Best advice you’ve ever been given:
Via Liz Levy, my former CD (and another Circus alum!). I’m misremembering the exact quote which was passed down to her, so paraphrasing: “As a brand, a third of people will always hate whatever your create. Another third will love it unconditionally. Your job is to speak to the people in the middle, the on-the-fencers, and change their minds from nothing to something.”
What do you love most about being a copywriter:
Discovering all the non-apparent things that are asked of a copywriter on a daily basis and being surprised at which ones I’m actually good at.
For someone who doesn’t have a clue about what a copywriter does, well, what does a copywriter actually do?
A copy writer wears many hats. Often, a copywriter does no writing. Sometimes, a copywriter just listens to stock music cues until his ears bleed. A copywriter is there to be useful, to be a project’s best friend, watering an idea and cultivating it in client meetings, and once sold, overseeing it with a producer to keep the kernel of its original brilliance still intact.
What advice would you have for someone who wants to follow in your footsteps and be a copywriter:
Sometimes the job can be less than glamorous. But, approach every ask, no matter how big or small with two goals: convince people to keep reading and remove ambiguity. There’s several ways to keep people reading to the end: be flowery, be bare, be succinct, take people on a journey. The proper approach depends on your medium and your audience. The second component sounds highly technical and dull, but as the writer, sometimes you might be the person in the room who knows proper grammar. Grammar exists for a reason. It’s a set of rules which—when used correctly—forces readers to read your copy in its particular, intended way. If you don’t fight for proper line breaks, em dashes, and oxford commas, no one else might. When someone pushes back on your high-and-mighty linguistic snobbery, pass the buck to the AP Stylebook. It’s the arbiter of clean and clear. Their style is already read by every newspaper reader in America. Of course, the exception to my long-winded rule: read the room. Don’t be the creative who uses “whom” correctly if looking pretentious isn’t part of the brief. Rephrase, restructure, retool your writing to keep your cool and make sure the audience reads the copy only one way.
Thoughts on advertising:
The greatest thing about advertising is if we mess up on the job, nobody dies. The worst part about advertising is if we mess up on the job, nobody dies. Put another way, we work in a great, fun industry with some of the most awesome people around. But when the late nights, endless revisions, and weekends roll around and you ask what it all means, find that component of the work that’s just for you. Make the thankless fight worthwhile and rewarding, because no teary-eyed family in an emergency room is going to shower you with adulation for saving their radio spot.
Nissan: Looking to highlight Nissan’s rich heritage, we gained unprecedented access to the hundreds of cards housed by the Nissan DNA Garage in Yokosuka, Japan.

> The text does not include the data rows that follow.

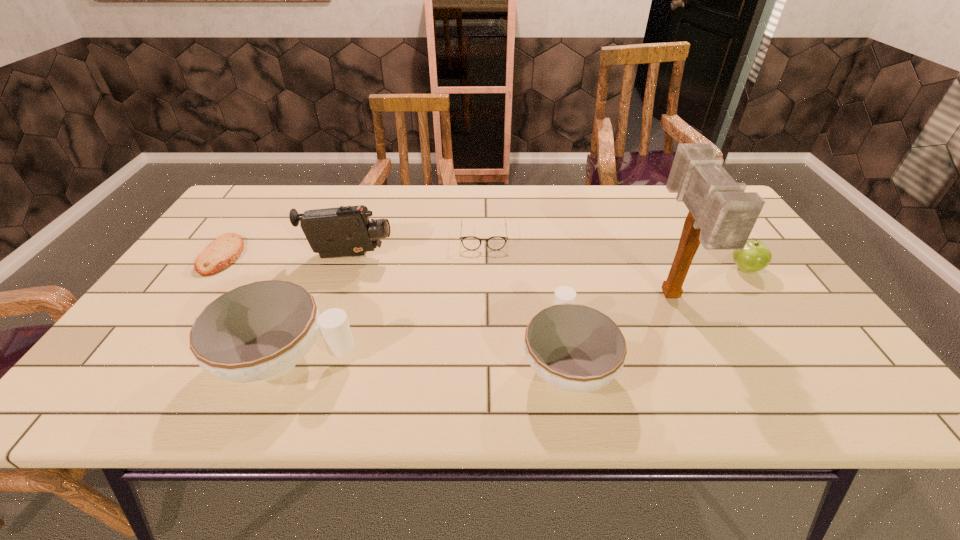 At what (x,y) coordinates should I click in order to perform the action: click on free area in between the rightmost object and the right chinaware. Please return your answer as a coordinate pair (x, y). Looking at the image, I should click on (656, 315).

The image size is (960, 540). Identify the location of empty location between the pita bread and the camcorder. (286, 256).

You are a GUI agent. You are given a task and a screenshot of the screen. Output one action in this format:
    pyautogui.click(x=<x>, y=<y>)
    Task: Click on the free spot between the camcorder and the third tallest object
    
    Given the screenshot: What is the action you would take?
    pyautogui.click(x=318, y=308)

The width and height of the screenshot is (960, 540). I want to click on free spot between the sixth object from left to right and the taller chinaware, so (x=479, y=328).

The width and height of the screenshot is (960, 540). I want to click on free space that is in between the second tallest object and the fourth object from right to left, so click(x=417, y=246).

Where is `empty space between the second object from right to left and the spectacles`? This screenshot has height=540, width=960. empty space between the second object from right to left and the spectacles is located at coordinates (577, 266).

The width and height of the screenshot is (960, 540). I want to click on object that is the second nearest to the camcorder, so click(x=495, y=243).

Locate which object is the second closest to the right chinaware. Please provide its 2D coordinates. Your answer should be formatted as a tuple, i.e. [(x, y)], where the tuple contains the x and y coordinates of a point satisfying the conditions above.

[(495, 243)]

Locate an element on the screen. This screenshot has height=540, width=960. blank area in the image that satisfies the following two spatial constraints: 1. on the front-facing side of the apple; 2. on the left side of the second tallest object is located at coordinates (345, 269).

Locate an element on the screen. Image resolution: width=960 pixels, height=540 pixels. free location that satisfies the following two spatial constraints: 1. through the lenses of the rightmost object; 2. on the right side of the spectacles is located at coordinates (484, 269). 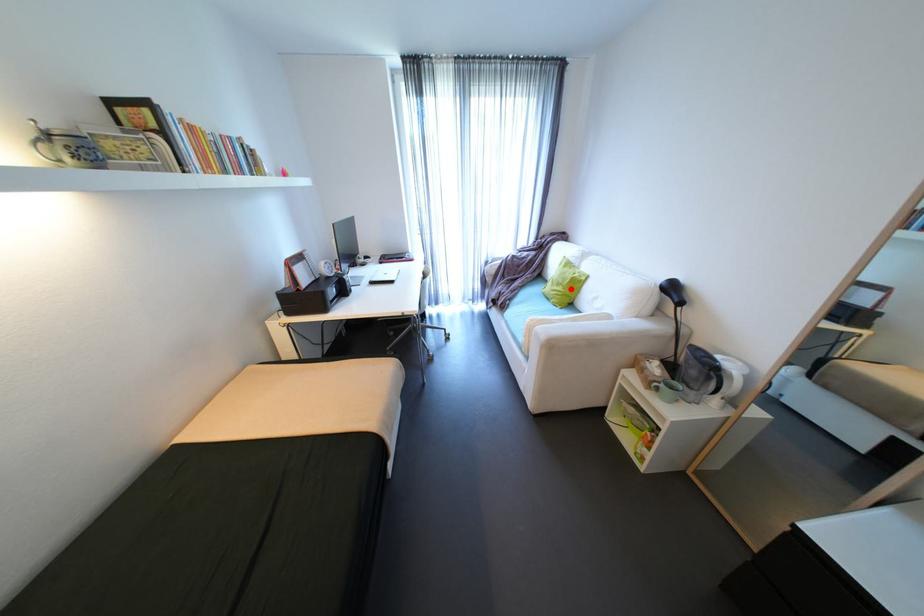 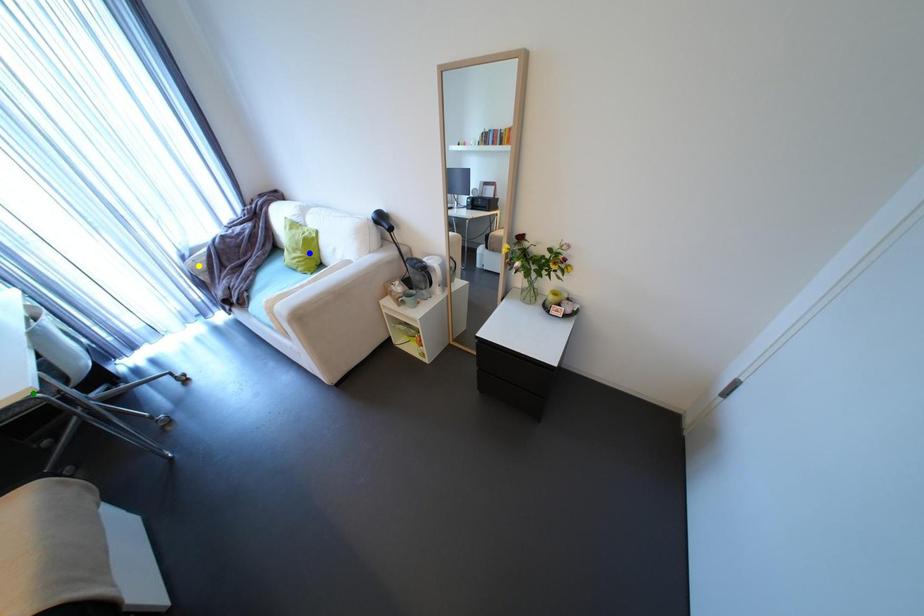 Question: I am providing you with two images of the same scene from different viewpoints. A red point is marked on the first image. You are given multiple points on the second image. In image 2, which mark is for the same physical point as the one in image 1?

Choices:
 (A) blue point
 (B) yellow point
 (C) green point

Answer: (A) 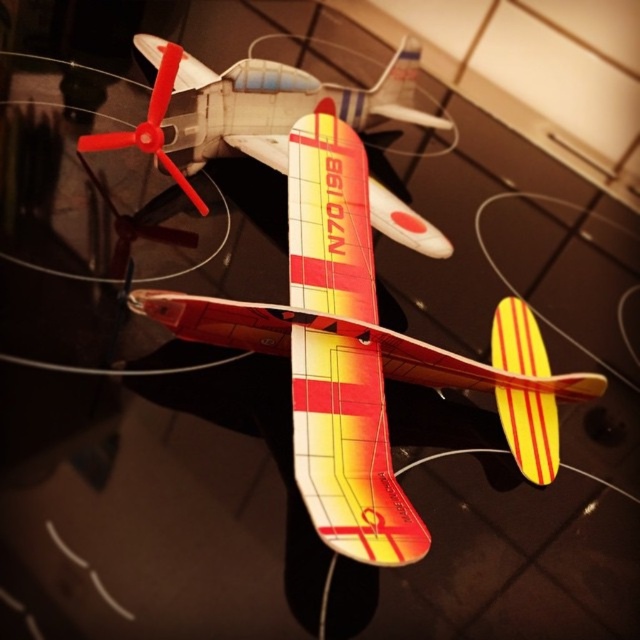 Is matte plastic airplane at center to the left of shiny red airplane at center from the viewer's perspective?

In fact, matte plastic airplane at center is to the right of shiny red airplane at center.

Who is positioned more to the left, matte plastic airplane at center or shiny red airplane at center?

shiny red airplane at center is more to the left.

The width and height of the screenshot is (640, 640). What do you see at coordinates (364, 356) in the screenshot? I see `matte plastic airplane at center` at bounding box center [364, 356].

Locate an element on the screen. This screenshot has width=640, height=640. matte plastic airplane at center is located at coordinates (364, 356).

Which is in front, point (403, 104) or point (148, 145)?

Point (148, 145) is more forward.

Is shiny red airplane at center closer to the viewer compared to red plastic propeller at center?

That is False.

I want to click on shiny red airplane at center, so click(250, 108).

Is matte plastic airplane at center positioned before red plastic propeller at center?

Yes, matte plastic airplane at center is closer to the viewer.

Between point (512, 301) and point (154, 134), which one is positioned in front?

Point (154, 134) is in front.

Which is behind, point (362, 465) or point (166, 154)?

Point (166, 154)

Identify the location of matte plastic airplane at center. (364, 356). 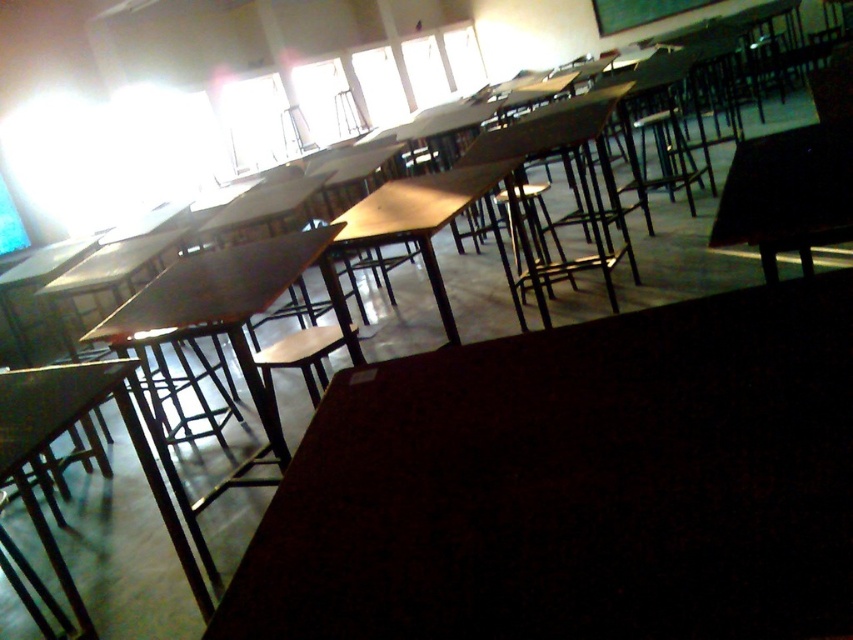 You are standing at the entrance of the classroom and notice the matte black table at lower left. Based on its position, can you estimate whether it is closer to the front or the back of the room?

The matte black table at lower left is located at point (65, 429), which suggests it is closer to the front of the room since the lower left coordinates typically indicate proximity to the front in such layouts.

In the scene shown: You are a student carrying a large project board that is 5 feet wide. You need to walk from the black glossy table at right to the wooden table at center. Is there enough space to move the board between them without tilting it?

The distance between the black glossy table at right and the wooden table at center is 4.65 feet, which is shorter than the 5 feet width of the project board. Therefore, there isn not enough space to move the board between them without tilting it.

We traced the lineage of two of Nissan’s flagship cars, the Fairlady/Z and Skyline/GT-R, for a pair of print ads, and created a treasure trove of digital assets for our social team to work through over the next couple years.
Best Friends Animal Sanctuary: BFAS is the nation’s largest no-kill animal organization. Tapping into the Sanctuary’s location within the “golden triangle” of National Parks, our campaign sought to boost tourism and volunteer enrollment by treating it like another can’t-miss nature destination. We created television spots voiced by SNL’s Cecily Strong and a variety of adaptable illustrations for national print, digital, and merchandise.